Drugs have their uses, certainly, but the basis of using those drugs should be not because the patient WANTS them, but because the doctor, after examining the patient, decides this would be the best course of action. The people who are taking these drugs are PATIENTS, not CONSUMERS, and drug advertising undermines the whole purpose of using prescription drugs.

Health insurance companies are also more likely to pay for drugs than for research further into the patient's ailment-- a quick fix.

And in addition to this, there is the problem of a variety of drugs that create side-effects or conflict with other drugs which may be taken as well.

Everywhere I have lived in the US, I run across people who go to their doctor asking for drugs (particularly mind-altering drugs) merely because they WANT it-- not because they NEED it, not because the doctor has diagnosed them & concluded that this drug was the best solution.

Many of these mind-altering drugs are also almost impossible to get off of as well.
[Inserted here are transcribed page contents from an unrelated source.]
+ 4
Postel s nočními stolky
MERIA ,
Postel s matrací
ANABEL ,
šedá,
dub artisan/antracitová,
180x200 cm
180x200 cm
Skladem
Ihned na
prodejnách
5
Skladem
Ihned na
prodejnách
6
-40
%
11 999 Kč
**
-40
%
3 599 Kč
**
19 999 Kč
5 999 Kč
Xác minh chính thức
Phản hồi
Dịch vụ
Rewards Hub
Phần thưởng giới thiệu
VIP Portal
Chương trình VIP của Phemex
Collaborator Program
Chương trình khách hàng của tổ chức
The US is a drug culture & I'm not talking about pot or crack. I'm talking about perfectly legal drugs, prescribed by doctors. War on drugs, my ass!

Josh

Posted by Anonymous : 10/08/2006 04:45:00 AM

Liberty scott, not all adults watching television are sane, and certainly not all of them are very bright. Does this mean it is okay to mislead them? The commerce commission does not think so, which is why they have interpreted "misleading" advertisements under the Fair Trading Act to mean not advertisements that a "sane adult" would find misleading, but advertisements that would mislead people of lower intelligence, the metally unstable or those for whom English is a second language.

And advertising on television is not a "right". A right is something that can be enjoyed by everyone for whom the right would be meaningful. So freedom of religion is a right. Freedom of speech is a right. But freedom to spend millions advertising on television is not a right but a priviledge for the wealthy. So with priviledges come responsibilities. And if the drug companies abuse their privilege then I see nothing wrong with them being removed.

kiore1
www.epf.org.nz

Posted by kiore1 : 10/09/2006 09:13:00 PM

As an actual doctor (a GP) I thought I might add a comment from someone with experience in the area.
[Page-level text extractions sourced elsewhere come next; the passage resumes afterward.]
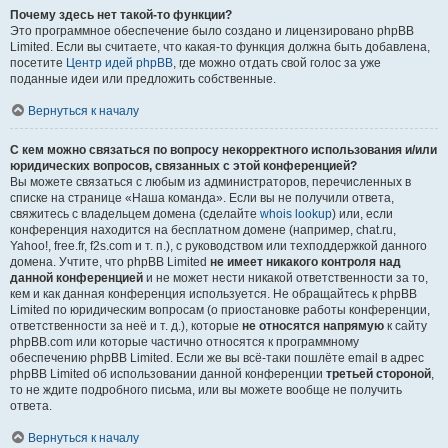
Почему здесь нет такой-то функции?
Это программное обеспечение было создано и лицензировано phpBB
Limited. Если вы считаете, что какая-то функция должна быть добавлена,
посетите
Центр идей phpBB
, где можно отдать свой голос за уже
поданные идеи или предложить собственные.
Вернуться к началу
С кем можно связаться по вопросу некорректного использования и/или
юридических вопросов, связанных с этой конференцией?
Вы можете связаться с любым из администраторов, перечисленных в
списке на странице «Наша команда». Если вы не получили ответа,
свяжитесь с владельцем домена (сделайте
whois lookup
) или, если
конференция находится на бесплатном домене (например, chat.ru,
Yahoo!, free.fr, f2s.com и т. п.), с руководством или техподдержкой данного
домена. Учтите, что phpBB Limited
не имеет никакого контроля над
данной конференцией
и не может нести никакой ответственности за то,
кем и как данная конференция используется. Не обращайтесь к phpBB
Limited по юридическим вопросам (о приостановке работы конференции,
ответственности за неё и т. д.), которые
не относятся напрямую
к сайту
phpBB.com или которые частично относятся к программному
обеспечению phpBB Limited. Если же вы всё-таки пошлёте email в адрес
phpBB Limited об использовании данной конференции
третьей стороной
,
то не ждите подробного письма, или вы можете вообще не получить
ответа.
Вернуться к началу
No doubt some supporters truly believe that they are doing the right thing by the health of New Zealanders by this ban. The majority of the sentiment, however, comes from a dislike of informed assertive patients either demanding various treatments or asking too many questions. The same sentiment applies to those who see a doctor after reading around their problem on the internet.
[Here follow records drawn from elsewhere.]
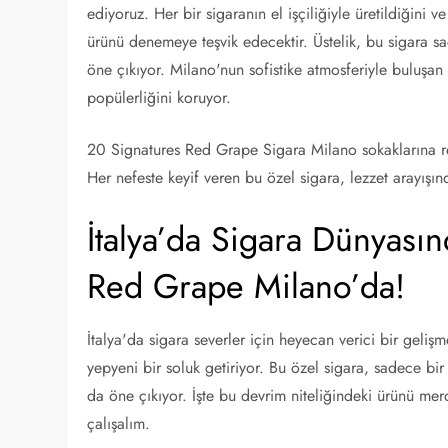
ediyoruz. Her bir sigaranın el işçiliğiyle üretildiğini 
ürünü denemeye teşvik edecektir. Üstelik, bu sigara sa
öne çıkıyor. Milano'nun sofistike atmosferiyle buluşan
popülerliğini koruyor.
20 Signatures Red Grape Sigara Milano sokaklarına re
Her nefeste keyif veren bu özel sigara, lezzet arayışı
İtalya’da Sigara Dünyası
Red Grape Milano’da!
İtalya'da sigara severler için heyecan verici bir gel
yepyeni bir soluk getiriyor. Bu özel sigara, sadece bir
da öne çıkıyor. İşte bu devrim niteliğindeki ürünü m
çalışalım.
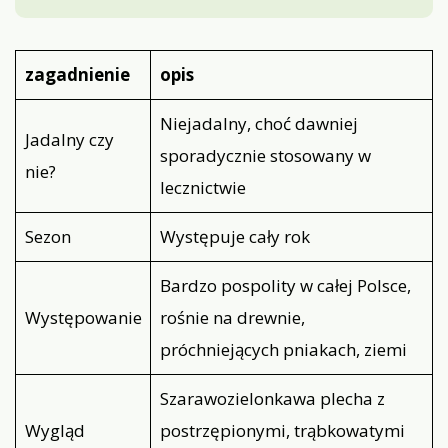
zagadnienie
opis
Niejadalny, choć dawniej
Jadalny czy
sporadycznie stosowany w
nie?
lecznictwie
Sezon
Występuje cały rok
Bardzo pospolity w całej Polsce,
Występowanie
rośnie na drewnie,
próchniejących pniakach, ziemi
Szarawozielonkawa plecha z
Wygląd
postrzępionymi, trąbkowatymi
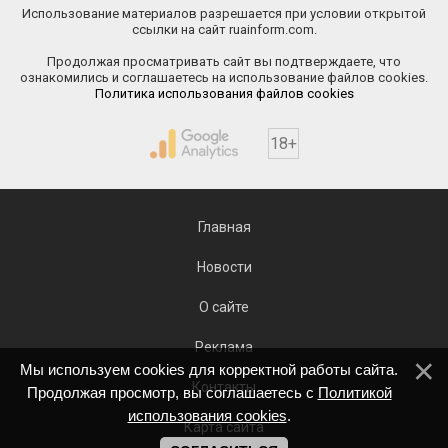
Использование материалов разрешается при условии открытой
ссылки на сайт ruainform.com.
Продолжая просматривать сайт вы подтверждаете, что
ознакомились и соглашаетесь на использование файлов cookies.
Политика использования файлов cookies
18+
Главная
Новости
О сайте
Реклама
Мы используем cookies для корректной работы сайта.
Контакты
Продолжая просмотр, вы соглашаетесь с
Политикой
использования cookies
.
Карта сайта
Many if not most practising doctors do not share this sentiment but those who escape working with actual patients to the world of academia do not like their authority being challenged. Hence all the arguments for the ban come from universities. Add in a general dislike of drug companies and the fact that only the US has the same law as NZ (if the rest of the world jumped off the harbour bridge......) into a health system where regulation and bureaucracy are exploding and there you go.

The individual who saw an ad then went to the doctor only to be prescribed something else is right. That advertisement and the consultation that followed provided an opportunity for a discussion of the diagnosis, it's cause and after discussing the options that doctor and patient decided on a treatment. Fair enough. And it happens every day, with people getting advice from friends, the internet, magazines and advertisements.

Not any more though, the times they are a changing back, doctor know's best.

Oh well, at least I might get home before 7pm now.